## WORK REQUEST
Produce a faithful copy of the data, one that leaves out the pictures.

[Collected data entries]
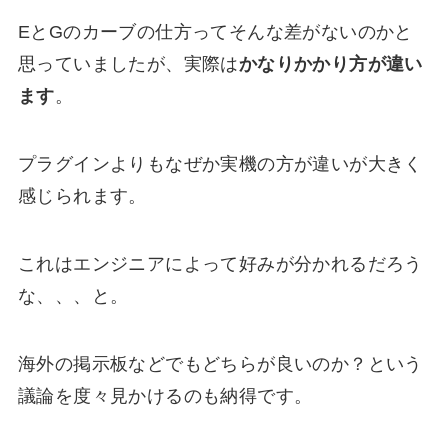
EとGのカーブの仕方ってそんな差がないのかと
思っていましたが、実際は
かなりかかり方が違い
ます
。
プラグインよりもなぜか実機の方が違いが大きく
感じられます。
これはエンジニアによって好みが分かれるだろう
な、、、と。
海外の掲示板などでもどちらが良いのか？という
議論を度々見かけるのも納得です。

## SOLVED EXERCISE
EとGのカーブの仕方ってそんな差がないのかと
思っていましたが、実際は
かなりかかり方が違い
ます
。
プラグインよりもなぜか実機の方が違いが大きく
感じられます。
これはエンジニアによって好みが分かれるだろう
な、、、と。
海外の掲示板などでもどちらが良いのか？という
議論を度々見かけるのも納得です。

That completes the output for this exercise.